▸ **Work instruction**
Take from the listing each line that has the string "strong".

-- Given records follows --

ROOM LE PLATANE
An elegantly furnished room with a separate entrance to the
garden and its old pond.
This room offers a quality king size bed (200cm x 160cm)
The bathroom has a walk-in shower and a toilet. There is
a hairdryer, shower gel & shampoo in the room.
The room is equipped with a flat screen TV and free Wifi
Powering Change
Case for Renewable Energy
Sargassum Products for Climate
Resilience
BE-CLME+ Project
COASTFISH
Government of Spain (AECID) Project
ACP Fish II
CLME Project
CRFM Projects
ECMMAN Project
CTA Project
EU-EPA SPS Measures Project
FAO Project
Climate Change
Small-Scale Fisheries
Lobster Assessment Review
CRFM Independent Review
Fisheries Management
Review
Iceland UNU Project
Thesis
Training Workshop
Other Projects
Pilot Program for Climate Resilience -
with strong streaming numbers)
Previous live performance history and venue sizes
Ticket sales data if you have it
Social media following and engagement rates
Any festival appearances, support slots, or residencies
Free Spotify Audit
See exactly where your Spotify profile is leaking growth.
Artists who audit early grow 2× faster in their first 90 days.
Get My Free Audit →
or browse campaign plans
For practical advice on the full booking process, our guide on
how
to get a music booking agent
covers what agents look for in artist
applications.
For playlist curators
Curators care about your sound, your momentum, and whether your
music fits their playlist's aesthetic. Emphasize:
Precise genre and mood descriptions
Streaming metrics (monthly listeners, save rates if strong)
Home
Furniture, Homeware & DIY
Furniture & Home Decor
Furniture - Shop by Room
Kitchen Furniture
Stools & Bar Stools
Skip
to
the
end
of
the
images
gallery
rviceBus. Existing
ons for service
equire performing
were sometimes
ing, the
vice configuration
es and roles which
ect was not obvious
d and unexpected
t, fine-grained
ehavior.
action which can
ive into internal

-- Given records concluded --

▸ **Solution for this exercise**
with strong streaming numbers)
Streaming metrics (monthly listeners, save rates if strong)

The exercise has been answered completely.